Overall, the manuscript represents a solid numerical work on a new approach to VMC. However, it might be useful to make it more accessible and to extend the discussion of the benchmark. I thus recommend publication following a revision.
Author: Stephan Humeniuk on 2023-03-14 [id 3473]
(in reply to Report 1 on 2022-12-21)
We thank the referee for their time and effort to review our manuscript. Please find our response to their comments below.
The referee asks to provide a high-level overview of the method first. We believe that Figs. 1 and 3 and the first page of the Method section already provide a general and high-level introduction to the algorithm. While they could be combined into a separate paragraph, this would lead to repetitions, which is why we choose to keep the previous structure.
While there is a lot of detail regarding the method, the benchmark section is fairly short. It could be helpful to also provide the results based on other VMC methods.
We have extended the benchmark section and included a comparison with increasingly accurate variants of RBM-Slater-Jastrow (SJ) wavefunctions taken from the comprehensive variational benchmark Varbench. In terms of accuracy the autoregressive SJ ansatz is comparable to a conventional SJ ansatz with a single-reference mean-field wavefunction.
Is it possible to estimate the error density depend on the systems size?
As the parametrization of the Jastrow factor by a MADE network, which is not translationally invariant, scales like $N^4$ with the system size, simulation of of systems larger than $10 \times 10$ results in out-of-memory errors. The accuracy of the autoregressive model is at least as good as a simple Slater-Jastrow ansatz. Indeed, it is a pertinent question whether the direct sampling approach gives an advantage in terms of accuracy for larger system sizes compared with Markov chain MC. At present, this cannot be answered, and is left for future work.
The conclusion is rather brief. It might be useful to comment on the conclusions drawn from the benchmark and comparison to other variational methods.
In an expanded conclusion the main limitations of the current implementation are addressed. This is for one the fact that sampling and density estimation are equally costly, which makes approaches such as symmetry projection impossible. The other aspect is the imbalance between the Jastrow factor, which is heavily over-parametrized, and the Slater determinant, which is only single-reference. The outlook section has already addressed the difficulties connected with autoregressive multi-reference approaches. In conclusion, our approach is on par with simple SJ wavefunctions and is outperformed in terms of accuracy by SJ wavefunctions with symmetry projection and backflow.
Author: Stephan Humeniuk on 2023-03-14 [id 3474]

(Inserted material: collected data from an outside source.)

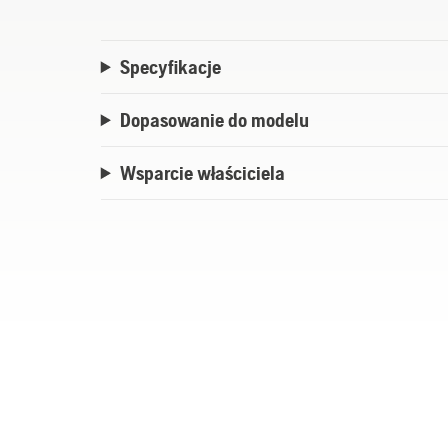
Specyfikacje
Dopasowanie do modelu
Wsparcie właściciela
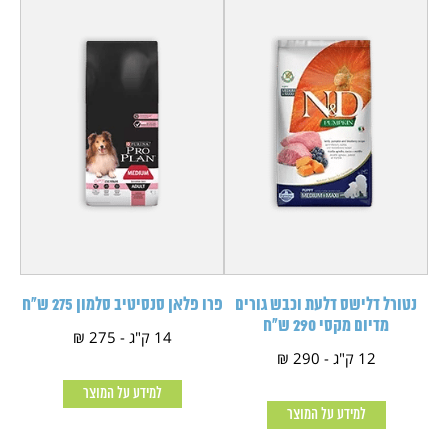
נטורל דלישס דלעת וכבש גורים
פרו פלאן סנסיטיב סלמון 275 ש"ח
מדיום מקסי 290 ש"ח
14 ק"ג - 275 ₪
12 ק"ג - 290 ₪
למידע על המוצר
למידע על המוצר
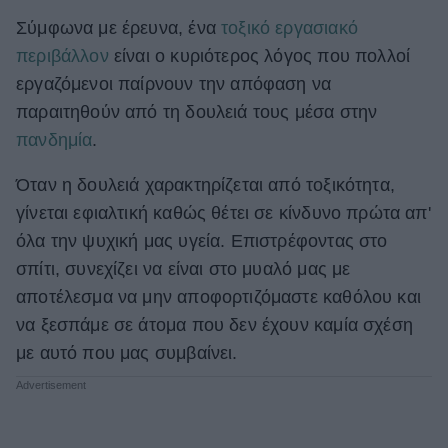
Σύμφωνα με έρευνα, ένα
τοξικό εργασιακό
ΒΟΞ
περιβάλλον
είναι ο κυριότερος λόγος που πολλοί
εργαζόμενοι παίρνουν την απόφαση να
Χωρίς Ταμπέλες
παραιτηθούν από τη δουλειά τους μέσα στην
πανδημία
.
Women's Forum
Όταν η δουλειά χαρακτηρίζεται από τοξικότητα,
γίνεται εφιαλτική καθώς θέτει σε κίνδυνο πρώτα απ'
όλα την ψυχική μας υγεία. Επιστρέφοντας στο
Hautes Grecians
σπίτι, συνεχίζει να είναι στο μυαλό μας με
αποτέλεσμα να μην αποφορτιζόμαστε καθόλου και
να ξεσπάμε σε άτομα που δεν έχουν καμία σχέση
Γάμος
με αυτό που μας συμβαίνει.
Market News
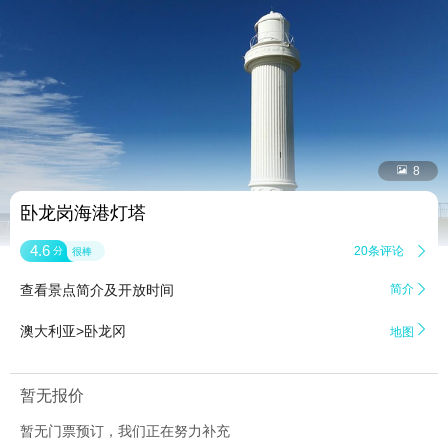


8
卧龙岗海港灯塔
4.6
20条评论

分
很棒
查看景点简介及开放时间
简介


澳大利亚>卧龙冈
地图
暂无报价
暂无门票预订，我们正在努力补充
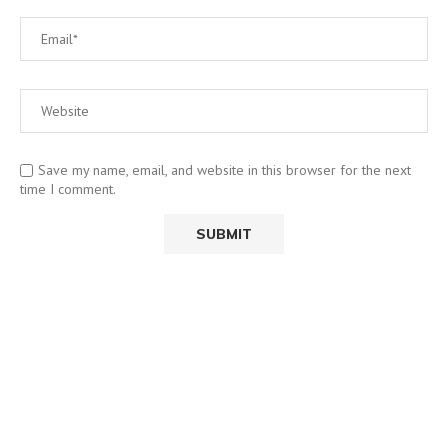
Save my name, email, and website in this browser for the next
time I comment.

(in reply to Report 2 on 2022-12-31)We wish to thank the referee for reviewing our manuscript. We have addressed their comments and criticisms and hope that out manuscript is now suitable for publication.
The main criticism is the imbalance between the benchmark/application part and the presentation of technical details. We have extended the benchmark section with a comparison with other variational methods from the published benchmark Varbench. Indeed, at the current stage our algorithm is of proof-of-principle level and further work is needed for genuine applications. The reasons have been stated in an enlarged conclusion section: (i) The MADE network is not translationally invariant and the many parameters lead to out-of-memory errors before larger system sizes can be attained where the cubic scaling becomes relevant. (ii) The Slater determinant is of single-reference type so that the algorithm is of lower accuracy than current restricted Boltzmann machine (RBM) implementations of Slater-Jastrow wavefunctions with symmetry projection and backflow. Directions for possible improvement of our algorithm are mentioned in the outlook section.